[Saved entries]

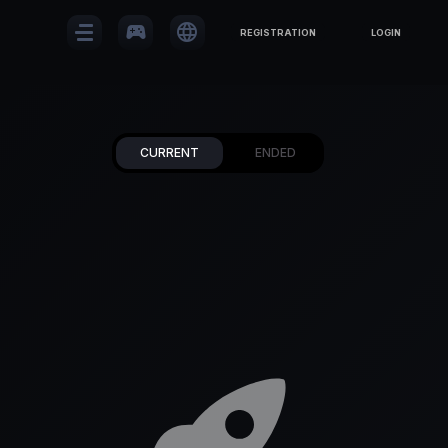
sports_esports
language
REGISTRATION
LOGIN
CURRENT
ENDED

> Instructions for the task: Every line above should be returned word for word, with the pictures left behind.

> Your solution:
sports_esports
language
REGISTRATION
LOGIN
CURRENT
ENDED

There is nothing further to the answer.